What is required: Only the lines containing "header" should appear in the answer, copied from the listing below.

Records for this task:
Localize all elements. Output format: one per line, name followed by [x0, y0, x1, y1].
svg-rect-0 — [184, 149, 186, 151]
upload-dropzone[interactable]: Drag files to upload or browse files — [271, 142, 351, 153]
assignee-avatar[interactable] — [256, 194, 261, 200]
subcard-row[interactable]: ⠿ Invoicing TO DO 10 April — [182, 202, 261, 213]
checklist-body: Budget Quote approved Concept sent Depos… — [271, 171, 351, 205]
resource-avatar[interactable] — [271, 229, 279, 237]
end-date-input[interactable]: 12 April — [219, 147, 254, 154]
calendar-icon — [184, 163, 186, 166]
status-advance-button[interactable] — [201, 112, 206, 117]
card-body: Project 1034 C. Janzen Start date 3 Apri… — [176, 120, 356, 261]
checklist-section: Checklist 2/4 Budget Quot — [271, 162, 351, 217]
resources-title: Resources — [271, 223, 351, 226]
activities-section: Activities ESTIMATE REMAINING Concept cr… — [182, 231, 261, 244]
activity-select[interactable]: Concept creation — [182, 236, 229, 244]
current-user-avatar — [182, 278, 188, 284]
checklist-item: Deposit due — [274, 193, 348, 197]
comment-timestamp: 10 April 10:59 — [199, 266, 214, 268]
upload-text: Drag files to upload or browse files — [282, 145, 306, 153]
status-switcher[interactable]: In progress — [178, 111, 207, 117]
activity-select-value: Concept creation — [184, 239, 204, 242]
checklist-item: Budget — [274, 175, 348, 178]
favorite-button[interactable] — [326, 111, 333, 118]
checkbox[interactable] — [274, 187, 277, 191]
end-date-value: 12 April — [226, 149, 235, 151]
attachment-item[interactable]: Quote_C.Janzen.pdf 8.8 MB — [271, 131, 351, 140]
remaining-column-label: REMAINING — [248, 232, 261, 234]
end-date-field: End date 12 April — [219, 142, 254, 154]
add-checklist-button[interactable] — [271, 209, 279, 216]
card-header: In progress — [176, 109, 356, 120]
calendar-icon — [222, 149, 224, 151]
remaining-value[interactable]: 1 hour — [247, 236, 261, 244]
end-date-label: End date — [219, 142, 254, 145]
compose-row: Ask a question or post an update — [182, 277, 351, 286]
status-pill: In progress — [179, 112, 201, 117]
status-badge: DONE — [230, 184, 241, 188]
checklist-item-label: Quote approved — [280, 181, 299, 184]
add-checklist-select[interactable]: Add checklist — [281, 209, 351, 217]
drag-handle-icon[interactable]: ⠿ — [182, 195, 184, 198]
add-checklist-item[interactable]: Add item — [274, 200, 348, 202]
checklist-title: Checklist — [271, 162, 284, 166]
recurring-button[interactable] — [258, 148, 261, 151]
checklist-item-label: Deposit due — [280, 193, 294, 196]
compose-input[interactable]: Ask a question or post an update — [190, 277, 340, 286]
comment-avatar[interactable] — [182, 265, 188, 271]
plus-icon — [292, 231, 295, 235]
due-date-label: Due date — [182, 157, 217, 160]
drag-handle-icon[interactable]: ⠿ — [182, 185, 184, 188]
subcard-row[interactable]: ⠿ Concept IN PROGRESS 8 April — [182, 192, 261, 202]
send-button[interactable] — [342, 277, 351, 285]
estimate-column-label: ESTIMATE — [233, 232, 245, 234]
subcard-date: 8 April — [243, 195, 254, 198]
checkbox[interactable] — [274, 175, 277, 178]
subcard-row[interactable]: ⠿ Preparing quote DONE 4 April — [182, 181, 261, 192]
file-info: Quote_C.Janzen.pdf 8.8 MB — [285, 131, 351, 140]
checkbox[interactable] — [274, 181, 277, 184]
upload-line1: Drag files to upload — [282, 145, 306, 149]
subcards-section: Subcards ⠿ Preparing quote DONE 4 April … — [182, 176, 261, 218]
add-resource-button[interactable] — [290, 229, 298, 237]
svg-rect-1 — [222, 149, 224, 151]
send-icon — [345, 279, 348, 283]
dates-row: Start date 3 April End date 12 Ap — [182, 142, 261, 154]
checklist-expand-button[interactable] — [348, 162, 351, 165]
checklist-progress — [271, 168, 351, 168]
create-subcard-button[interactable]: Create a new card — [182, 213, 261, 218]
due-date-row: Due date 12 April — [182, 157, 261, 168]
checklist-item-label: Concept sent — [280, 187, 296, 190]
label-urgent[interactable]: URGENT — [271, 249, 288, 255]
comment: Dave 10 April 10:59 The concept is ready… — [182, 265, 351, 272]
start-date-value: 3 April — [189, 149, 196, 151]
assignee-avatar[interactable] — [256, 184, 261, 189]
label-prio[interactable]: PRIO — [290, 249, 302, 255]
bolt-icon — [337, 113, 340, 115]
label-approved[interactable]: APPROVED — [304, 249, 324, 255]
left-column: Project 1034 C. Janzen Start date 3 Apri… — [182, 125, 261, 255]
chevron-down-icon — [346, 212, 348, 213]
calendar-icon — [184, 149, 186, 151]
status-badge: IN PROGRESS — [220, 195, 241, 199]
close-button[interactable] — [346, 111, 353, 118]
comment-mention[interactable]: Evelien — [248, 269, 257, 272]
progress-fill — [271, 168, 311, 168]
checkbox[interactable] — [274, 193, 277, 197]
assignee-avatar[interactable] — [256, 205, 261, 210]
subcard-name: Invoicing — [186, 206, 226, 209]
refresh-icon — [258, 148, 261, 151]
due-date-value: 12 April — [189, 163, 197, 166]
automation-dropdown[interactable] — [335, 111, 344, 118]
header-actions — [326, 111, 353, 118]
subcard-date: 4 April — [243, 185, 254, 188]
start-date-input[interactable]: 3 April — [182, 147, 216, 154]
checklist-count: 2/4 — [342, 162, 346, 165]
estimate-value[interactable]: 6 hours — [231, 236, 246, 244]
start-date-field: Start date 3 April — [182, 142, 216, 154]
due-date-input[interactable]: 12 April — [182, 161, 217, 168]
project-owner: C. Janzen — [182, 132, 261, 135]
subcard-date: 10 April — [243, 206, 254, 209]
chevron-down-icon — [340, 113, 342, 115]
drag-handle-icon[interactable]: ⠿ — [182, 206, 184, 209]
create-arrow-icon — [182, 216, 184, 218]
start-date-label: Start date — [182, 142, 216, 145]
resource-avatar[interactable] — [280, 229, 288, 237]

Answer below:
card-header: In progress — [176, 109, 356, 120]
header-actions — [326, 111, 353, 118]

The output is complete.